WHAT YOU HAVE TO DO:
Give the records again in full, exactly as they appear, but without the pictures.
┄┄┄┄┄┄┄┄┄┄
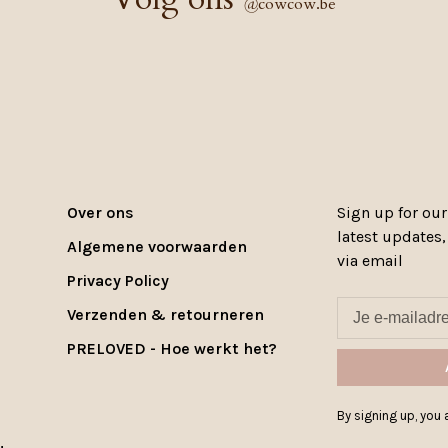
@
cowcow.be
Over ons
Sign up for our
latest updates
Algemene voorwaarden
via email
Privacy Policy
Verzenden & retourneren
PRELOVED - Hoe werkt het?
By signing up, you a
┄┄┄┄┄┄┄┄┄┄
FINISHED EXERCISE:
@
cowcow.be
Over ons
Sign up for our
latest updates
Algemene voorwaarden
via email
Privacy Policy
Verzenden & retourneren
PRELOVED - Hoe werkt het?
By signing up, you a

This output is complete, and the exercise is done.